3.2. Effect of Adsorption Conditions

The adsorption system is highly sensitive to pH, which critically determines the surface charge of the adsorbent and the ionic species in solution. Spirulina, rich in amino acids (e.g., glutamic acid and alanine) and peptidoglycans, possesses abundant -COOH and -NH₂ groups, exhibiting weak acidity [25]. This study investigates the effect of initial pH (2–6) on Pr³⁺ removal (Figure 3). At pH 2, the adsorption efficiency is minimal due to high H⁺ concentrations, where Pr³⁺ competes with H⁺ for adsorption sites. As pH rises to 5, Pr³⁺ adsorption peaks because the Spirulina surface gains a negative charge, reducing H⁺ competition. The trend shows two distinct regimes: 2 ≤ pH < 5, adsorption increases; pH 5 < pH ≤ 6, adsorption declines. Optimal adsorption occurs at pH 5, where Spirulina achieves maximal Pr³⁺ uptake. Solution pH governs both adsorbent surface electronegativity and H⁺–metal ion binding [26]. At a low pH, functional groups on Spirulina cell walls protonate, yielding a net positive surface charge. Electrostatic repulsion between Pr³⁺ and the adsorbent increases at lower pH, hindering adsorption. With a rising pH, deprotonation generates negatively charged reactive groups (e.g., -COO⁻), creating additional Pr³⁺ binding sites. Positively charged Pr³⁺ occupies these sites, enhancing adsorption. However, excessively high pH (>6) promotes Pr³⁺ hydroxide precipitation (Pr(OH)₃, K_sp = 10⁻¹⁹·⁸), eliminating soluble Pr³⁺ and impairing adsorption. At pH 5, an optimal balance is achieved; carboxyl groups are sufficiently deprotonated (pKa ≈ 4.5), phosphate groups maintain their reactivity, and Pr³⁺ hydrolysis is minimized.

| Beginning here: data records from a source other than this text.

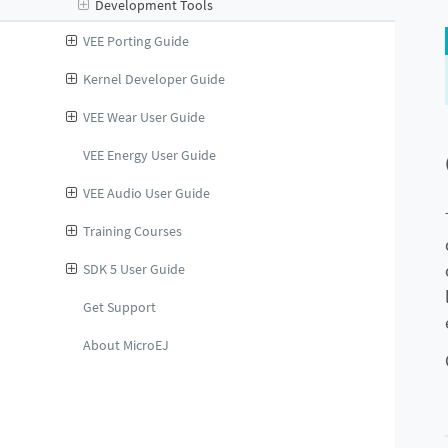
Development Tools
VEE Porting Guide
Kernel Developer Guide
VEE Wear User Guide
VEE Energy User Guide
VEE Audio User Guide
Training Courses
SDK 5 User Guide
Get Support
About MicroEJ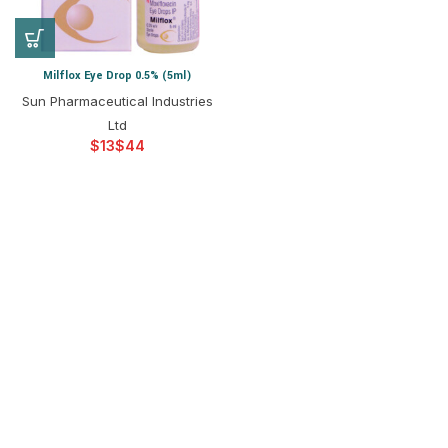
Milflox Eye Drop 0.5% (5ml)
Sun Pharmaceutical Industries
Ltd
$
$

The amount of adsorbent is a crucial parameter in adsorbent production. In this experiment, simulated wastewater containing 100 mg/L of Pr³⁺ was placed in a 50 mL conical flask, with the pH adjusted to 5. The adsorbent dosage was varied from 0.4 to 8.0 g/L and shaken for 60 min. The results are shown in Figure 4. The experimental results indicate that within the adsorbent dosage range of 0.4–8.0 g/L, the removal rate of Pr³⁺ (initial concentration: 100 mg/L) initially increases with adsorbent dosage but then stabilizes. The adsorption efficiency reaches its maximum at 2.0 g/L, beyond which further increases in adsorbent dosage do not significantly improve adsorption. Therefore, the optimal dosage is determined to be 2.0 g/L, which ensures both high adsorption efficiency and economical use of Spirulina.

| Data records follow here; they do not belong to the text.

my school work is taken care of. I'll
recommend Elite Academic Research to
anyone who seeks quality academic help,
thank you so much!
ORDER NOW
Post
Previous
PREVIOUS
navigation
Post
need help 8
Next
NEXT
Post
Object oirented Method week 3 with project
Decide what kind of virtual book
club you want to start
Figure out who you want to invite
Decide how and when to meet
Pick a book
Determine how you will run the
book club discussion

The adsorbent dosage is a critical operational parameter in wastewater treatment processes, directly influencing both process efficiency and economic viability. In this systematic investigation, batch adsorption experiments were conducted using 50 mL aliquots of synthetic wastewater containing 100 mg/L Pr³⁺ solutions, with the pH maintained at 5.0 through careful adjustment using 0.1 M CH₃COOH/CH₃COONa. The adsorbent (Spirulina biomass) dosage was systematically varied across eight levels (0.4, 0.8, 1.2, 1.6, 2.0, 4.0, 6.0, and 8.0 g/L) to establish a comprehensive dose–response relationship. All experiments were performed in 50 mL polypropylene conical flasks, agitated at 150 rpm in a temperature-controlled orbital shaker (298 K) for a standardized contact time of 60 min. The experimental results (Figure 4) reveal three distinct phases in the adsorption profile. Phase I: rapid efficiency enhancement (0.4–1.6 g/L). Pr³⁺ removal efficiency increases linearly from 42% to 86%, with each 0.4 g/L increment yielding a 14.7% improvement in removal efficiency. This phase corresponds to abundant available active sites relative to the Pr³⁺ concentration. Phase II: performance plateau (1.6–2.0 g/L). Removal efficiency reaches 89–91%, indicating near-equilibrium conditions. Marginal improvements of less than 3% per dosage increment are observed, suggesting that the available binding sites are approaching saturation. Phase III: diminishing Returns (>2.0 g/L). The maximum removal efficiency stabilizes at 92%, with no significant improvement (p > 0.05) beyond 2.0 g/L. A slight decrease in adsorption capacity (qₑ) is observed due to site overlapping. This phase indicates that excess biomass may shield active sites from metal ions. The observed trends can be explained as follows: Initial increases in dosage provide more binding sites (e.g., –COOH, –PO₄). Higher dosages may cause particle aggregation, reducing the effective surface area. The optimal dosage of 2.0 g/L represents the most efficient operational point because it achieves 91% removal efficiency (near the maximum theoretical value), maintains a high adsorption capacity (45.5 mg/g), minimizes biomass consumption (60% reduction compared to the 8.0 g/L dosage), and reduces subsequent solid–liquid separation costs.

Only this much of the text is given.